Datatypes are a conundrum for designers of type theories and advanced programming languages. For doing formal reasoning, we rely heavily on datatype induction, and so datatypes seem to be essential to the language design. And they are a terrible nuisance to describe formally, adding a hefty suitcase to the existing baggage we are already coping with. For example, in the “Sep3” Trellys design we have been developing for the past 12 months now, we are contending with a programming language with Type:Type and dependent types, plus a distinct predicative higher-order logic, with syntax for proofs, formulas, and predicates. This language is getting a bit big! And then one has to describe datatypes, and you need an Ott magician to make it all work (fortunately we do have one, but still).  What a hassle!

Can’t we just get rid of those darn datatypes?  The Pi-Sigma language of Altenkirch et al. and recent proposals of McBride et al. are out to do this, or at least minimize what one needs to accept as a primitive datatype.  In this post, I want to talk about the problems you encounter if you lambda-encode your datatypes, and why I think we might be able to get around these in Sep3 Trellys.

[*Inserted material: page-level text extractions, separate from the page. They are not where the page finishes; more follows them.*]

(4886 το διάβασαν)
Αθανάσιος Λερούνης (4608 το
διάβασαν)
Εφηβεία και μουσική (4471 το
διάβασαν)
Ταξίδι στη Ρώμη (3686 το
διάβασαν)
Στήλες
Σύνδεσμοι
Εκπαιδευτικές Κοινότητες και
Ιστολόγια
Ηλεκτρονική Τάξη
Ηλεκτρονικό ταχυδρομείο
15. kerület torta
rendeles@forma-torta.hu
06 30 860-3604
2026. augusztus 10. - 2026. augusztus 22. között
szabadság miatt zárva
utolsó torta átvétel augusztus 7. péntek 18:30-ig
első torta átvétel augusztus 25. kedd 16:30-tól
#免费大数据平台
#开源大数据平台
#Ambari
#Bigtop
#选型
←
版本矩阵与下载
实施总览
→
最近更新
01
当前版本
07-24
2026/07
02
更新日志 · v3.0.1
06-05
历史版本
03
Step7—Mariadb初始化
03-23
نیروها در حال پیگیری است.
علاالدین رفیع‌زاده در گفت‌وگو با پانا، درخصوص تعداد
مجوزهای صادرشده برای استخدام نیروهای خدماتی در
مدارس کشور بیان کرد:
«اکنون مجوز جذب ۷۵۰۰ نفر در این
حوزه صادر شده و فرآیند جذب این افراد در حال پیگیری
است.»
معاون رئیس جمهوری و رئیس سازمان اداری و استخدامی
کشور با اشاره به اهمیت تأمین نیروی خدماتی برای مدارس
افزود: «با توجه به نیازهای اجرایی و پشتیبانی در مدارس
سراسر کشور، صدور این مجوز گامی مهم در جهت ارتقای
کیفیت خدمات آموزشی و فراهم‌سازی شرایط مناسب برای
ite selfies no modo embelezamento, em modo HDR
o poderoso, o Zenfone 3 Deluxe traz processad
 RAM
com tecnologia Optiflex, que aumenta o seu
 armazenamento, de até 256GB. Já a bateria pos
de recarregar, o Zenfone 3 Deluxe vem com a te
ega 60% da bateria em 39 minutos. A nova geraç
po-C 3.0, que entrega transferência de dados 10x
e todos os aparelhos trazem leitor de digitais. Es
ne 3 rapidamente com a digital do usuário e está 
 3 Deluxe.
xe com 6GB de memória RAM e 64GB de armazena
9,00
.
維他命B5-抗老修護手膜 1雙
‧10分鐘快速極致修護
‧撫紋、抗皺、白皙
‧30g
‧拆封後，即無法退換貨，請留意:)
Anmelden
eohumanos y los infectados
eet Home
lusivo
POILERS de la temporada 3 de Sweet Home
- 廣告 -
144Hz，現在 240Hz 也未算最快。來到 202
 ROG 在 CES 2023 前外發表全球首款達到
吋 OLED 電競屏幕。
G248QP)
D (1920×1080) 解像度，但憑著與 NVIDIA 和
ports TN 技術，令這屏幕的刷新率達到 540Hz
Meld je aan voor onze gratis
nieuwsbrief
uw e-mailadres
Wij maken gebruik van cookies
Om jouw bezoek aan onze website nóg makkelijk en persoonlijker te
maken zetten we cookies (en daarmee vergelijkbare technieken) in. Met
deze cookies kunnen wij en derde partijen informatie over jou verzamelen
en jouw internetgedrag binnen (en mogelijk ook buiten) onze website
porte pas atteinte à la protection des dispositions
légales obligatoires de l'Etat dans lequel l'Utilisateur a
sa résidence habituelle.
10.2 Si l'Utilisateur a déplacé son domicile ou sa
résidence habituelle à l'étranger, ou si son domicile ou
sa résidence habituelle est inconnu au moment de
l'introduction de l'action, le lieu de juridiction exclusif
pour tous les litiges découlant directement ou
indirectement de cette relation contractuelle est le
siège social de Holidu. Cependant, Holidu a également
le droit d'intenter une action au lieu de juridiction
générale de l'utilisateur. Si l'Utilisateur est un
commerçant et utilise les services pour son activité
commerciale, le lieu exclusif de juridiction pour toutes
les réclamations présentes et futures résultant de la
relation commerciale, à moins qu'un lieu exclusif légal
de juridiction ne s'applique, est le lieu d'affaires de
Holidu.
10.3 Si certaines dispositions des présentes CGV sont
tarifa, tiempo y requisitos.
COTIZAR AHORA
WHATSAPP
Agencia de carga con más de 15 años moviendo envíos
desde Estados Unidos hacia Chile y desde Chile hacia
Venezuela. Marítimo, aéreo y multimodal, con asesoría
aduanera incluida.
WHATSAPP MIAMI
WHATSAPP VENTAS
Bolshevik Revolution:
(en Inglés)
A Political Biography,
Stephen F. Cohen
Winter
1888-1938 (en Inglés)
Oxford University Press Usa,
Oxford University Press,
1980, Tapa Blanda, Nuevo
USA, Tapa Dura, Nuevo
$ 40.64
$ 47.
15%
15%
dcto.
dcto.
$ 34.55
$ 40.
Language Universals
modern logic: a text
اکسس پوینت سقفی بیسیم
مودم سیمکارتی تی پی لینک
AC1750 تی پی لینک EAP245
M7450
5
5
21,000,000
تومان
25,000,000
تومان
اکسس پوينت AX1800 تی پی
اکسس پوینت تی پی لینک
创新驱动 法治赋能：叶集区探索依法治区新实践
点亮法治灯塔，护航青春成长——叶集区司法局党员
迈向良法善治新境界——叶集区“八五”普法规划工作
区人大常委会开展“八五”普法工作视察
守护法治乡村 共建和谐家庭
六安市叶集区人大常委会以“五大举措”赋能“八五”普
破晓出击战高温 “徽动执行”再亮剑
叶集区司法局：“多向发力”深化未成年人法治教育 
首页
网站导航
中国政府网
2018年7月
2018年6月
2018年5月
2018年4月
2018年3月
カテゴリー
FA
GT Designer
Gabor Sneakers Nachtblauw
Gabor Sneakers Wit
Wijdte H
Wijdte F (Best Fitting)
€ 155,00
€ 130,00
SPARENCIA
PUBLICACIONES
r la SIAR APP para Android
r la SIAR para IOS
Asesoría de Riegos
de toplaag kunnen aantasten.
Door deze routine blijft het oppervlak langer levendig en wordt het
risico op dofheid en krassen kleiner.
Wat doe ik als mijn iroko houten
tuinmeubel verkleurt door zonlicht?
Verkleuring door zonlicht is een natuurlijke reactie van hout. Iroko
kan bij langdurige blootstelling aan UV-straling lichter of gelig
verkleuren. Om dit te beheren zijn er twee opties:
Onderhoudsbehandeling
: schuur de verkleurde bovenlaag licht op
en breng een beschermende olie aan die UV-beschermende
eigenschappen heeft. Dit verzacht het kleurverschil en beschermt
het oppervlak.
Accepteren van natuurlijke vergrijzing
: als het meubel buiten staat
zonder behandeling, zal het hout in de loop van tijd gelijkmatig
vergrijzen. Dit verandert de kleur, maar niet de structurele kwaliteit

There are two terrible snarls that we face with lambda-encoding datatypes, and they both have to do with eliminations (that is, with the ways we are allowed to use data that we have or assume have already constructed).  The first snarl is multi-level elimination.   Suppose you want to allow the construction of data by recursion on other data (standard), together with construction of types by recursion on data (exotic: “large eliminations”).  Then you have a big problem right away with using lambda-encoded data, because lambda-encoding with either the Scott or Church encoding requires fixing a level for elimination of your data.  Let me say more about this, looking for the moment just at the well-known Church encoding.  In this encoding, a numeral like 2 is encoded as $\lambda s. \lambda z. s (s z)$.  I am writing this Curry-style (without typing annotations) in the hopes of making it more readable.  The type you want to assign to this term is then $\forall A:\textit{Type}. (A \rightarrow A) \rightarrow A \rightarrow A$.   The numeral 2 has been encoded as its own iterator: given a function $s$ of type $A \rightarrow A$ for some type $A$, and a starting point $z$ of type $A$, the numeral 2 will apply $s$ twice starting with $z$.  The problem with this encoding is that it is forced to pick a level of the language for $A$.  Here, we said that $A$ is a type, so values computed by 2 must be at the term level of the language.  So we cannot use this encoding of 2 if we want to compute at the type level.  For that, we would need the type $\forall A:\textit{Kind}. (A \rightarrow A) \rightarrow A \rightarrow A$, and that is quite bad since if we are going to have impredicative quantification over kinds as well as types, we will lose normalization (I don’t have a precise reference for this, but heard it through the type theory grape vine, attributed to Thorsten Altenkirch, that impredicativity is a trick we  can only play once.)   Anyhow, even if we had such impredicativity, we would need to assign multiple types to this encoded 2, and that sounds very worrisome: users are carefully crafting annotations to show a single typing, and it would become quite wild, a priori, to be crafting annotations to achieve multiple typings.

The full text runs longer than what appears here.